- Directed by: Louis King
- Written by: Richard Macaulay; George Bricker; Luci Ward; Joseph K. Watson; Hugh Cummings; Michael Jacoby;
- Produced by: Bryan Foy
- Starring: James Melton; Patricia Ellis; Marie Wilson;
- Cinematography: Arthur L. Todd
- Edited by: Jack Saper
- Music by: Heinz Roemheld
- Production company: Warner Bros. Pictures
- Distributed by: Warner Bros. Pictures
- Release date: May 1, 1937;
- Running time: 60 minutes
- Country: United States
- Language: English

= Melody for Two =

1937 film by Louis King

Melody for Two is a 1937 American musical film directed by Louis King and starring James Melton, Patricia Ellis and Marie Wilson.

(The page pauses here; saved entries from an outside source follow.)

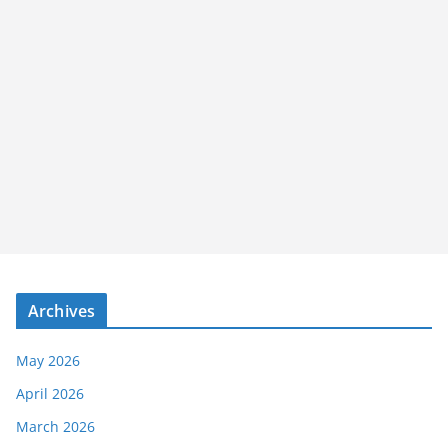
Archives
May 2026
April 2026
March 2026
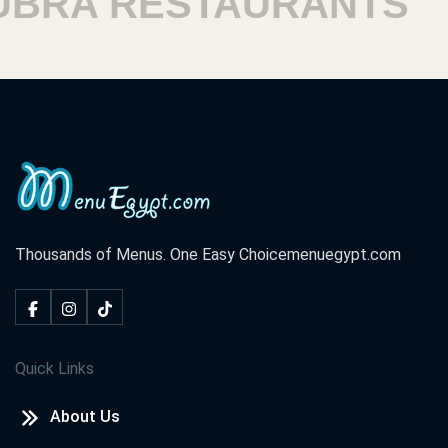
A RESTAURANTS
HA
Thousands of Menus. One Easy Choice
menuegypt.com
Quick Links
About Us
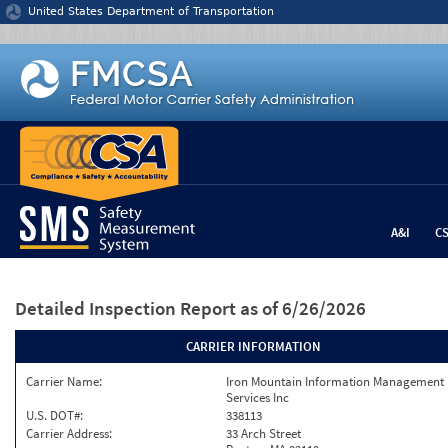
Jump to content
United States Department of Transportation
A&I
C
Detailed Inspection Report
as of 6/26/2026
CARRIER INFORMATION
Carrier Name:
Iron Mountain Information Management
Services Inc
U.S. DOT#:
338113
Carrier Address:
33 Arch Street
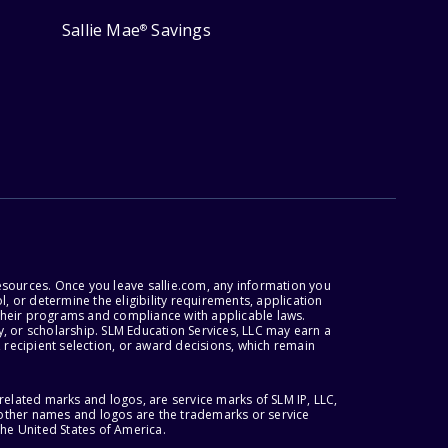
Sallie Mae
Savings
®
esources. Once you leave sallie.com, any information you
, or determine the eligibility requirements, application
r their programs and compliance with applicable laws.
, or scholarship. SLM Education Services, LLC may earn a
 recipient selection, or award decisions, which remain
lated marks and logos, are service marks of SLM IP, LLC,
l other names and logos are the trademarks or service
the United States of America.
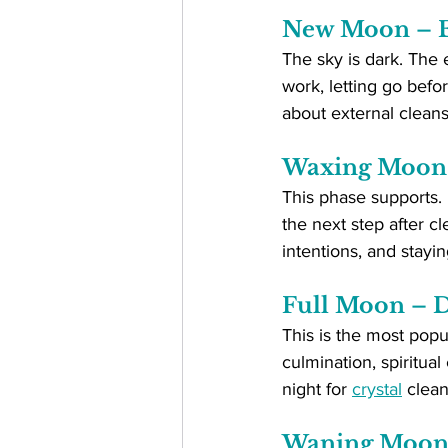
New Moon – E
The sky is dark. The e
work, letting go befo
about external clean
Waxing Moon 
This phase supports. 
the next step after c
intentions, and stayin
Full Moon – D
This is the most popul
culmination, spiritual 
night for 
crystal
 clean
Waning Moon 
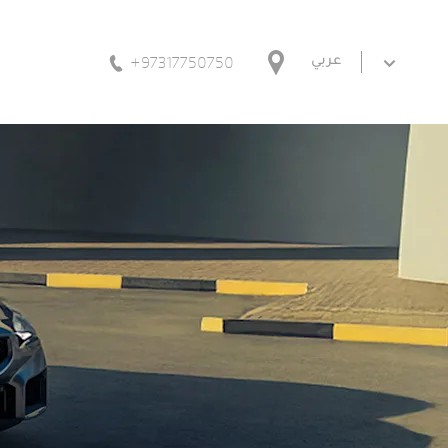
+97317750750
عربي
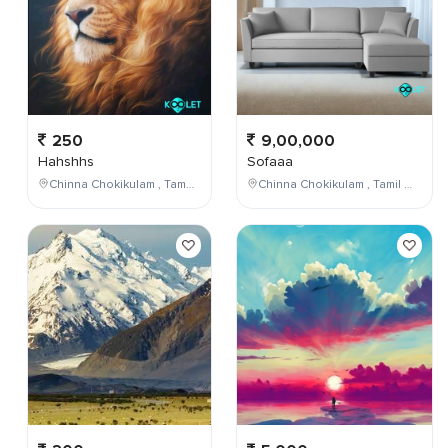
250
9,00,000
Hahshhs
Sofaaa
Chinna Chokikulam , Tamil Nadu , India
Chinna Chokikulam , Tamil Nadu , India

The film is notable for introducing the song "September in the Rain", which subsequently became a pop standard. The film's art direction was by Esdras Hartley.

==Reception==
===Critical response===
Frank S. Nugent of The New York Times writes in his review: "Whipping itself into a fine orchestral frenzy, Melody for Two (at the Palace) posts tenor James Melton behind one swing band and alto Patricia Ellis behind another. As friendly enemies in the night clubs and over the airways they are prepared to fight it out, even if it takes all Summer. Mr. Melton has a pleasant voice for a few pleasant Warren and Dubin tunes and Miss Ellis and Wini Shaw handle their vocal stints easily. But nothing much ever happens—certainly nothing you can't afford to miss. Would it surprise you very much if we whispered that the rival bands and band leaders ultimately appear on twin stages for Delight cigarettes? We thought not. . . . The other half of the double bill is Café Metropole."